Problem details —
Once the line containing "een koffiebar." is found, please set it down along with each following line, exactly, to the end of the material.
Provided data below:
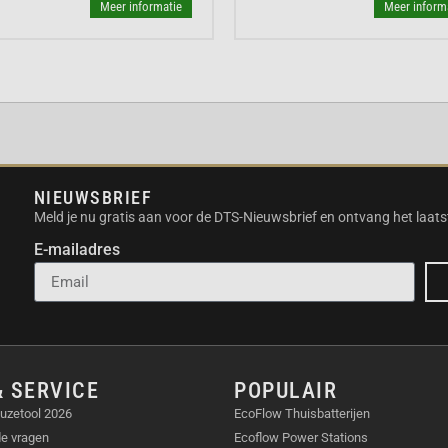
Meer informatie
Meer inform
de uitbreidingsmodule
ssen een compacte
bonen. Het melksysteem
vendien in de
NIEUWSBRIEF
eert dat de hoeveelheid
Meld je nu gratis aan voor de DTS-Nieuwsbrief en ontvang het laats
te. Hierdoor is elk kopje
 een koffiebar.
E-mailadres
so als ontbijt.
 visite tijdens een
& SERVICE
POPULAIR
uzetool 2026
EcoFlow Thuisbatterijen
 een warme
de vragen
Ecoflow Power Stations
End of Provided data.
Solution below —
 een koffiebar.
E-mailadres
so als ontbijt.
 visite tijdens een
& SERVICE
POPULAIR
uzetool 2026
EcoFlow Thuisbatterijen
 een warme
de vragen
Ecoflow Power Stations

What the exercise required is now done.